There are a lot more that I could think of. But I don't want to overwhelm you at this point. Instead, I will continue by giving one piece of advice about under-engineering and over-engineering.
With the decision partially on your hands, most people during their system design process would think, did I over-engineered with my design?
The truth is, you won't know that you've over-engineered something, until you can think of a simpler solution that fits your needs. It has occurred to me once when I use multiple databases for storing event logs in different places due to availability and consistency concerns: ScyllaDB and InfluxDB. A few months later when I already resigned from the company, I can think of a better and must leaner solution for that previous needs: I can use a single ClickHouse database and everything would be just works. I knew I over-engineered it not during the time I'm building it, but way later after that.

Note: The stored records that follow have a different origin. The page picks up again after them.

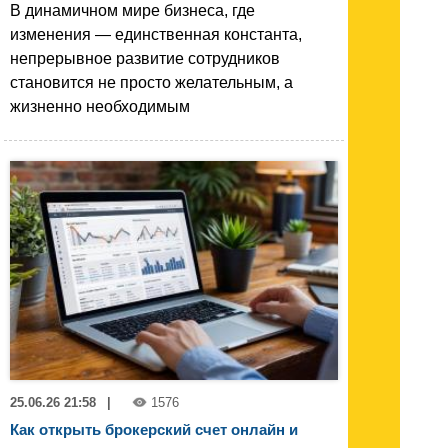
В динамичном мире бизнеса, где
изменения — единственная константа,
непрерывное развитие сотрудников
становится не просто желательным, а
жизненно необходимым
25.06.26 21:58
|
1576
Как открыть брокерский счет онлайн и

You can avoid over-engineering so much by experience. Nothing beats real life experience on doing things, experimenting with tools and designs, choosing which way to go for a certain project, so much more than just reading from a book (it also helps too, anyway), or reading someone else's blog post (like you're doing right now).
It's always better to over-engineer than under-engineer. At times when you can't handle the scale of the incoming traffic that's generated by the viral marketing your company has just launched, you're saved with your over-engineering. Imagine that you under-engineer your system, and a spike just came, you'll be in panic, and nobody wants that.
There are so much more to look around, so much more to read, if you want to create better and better system design. We're always still a long way to creating the best system.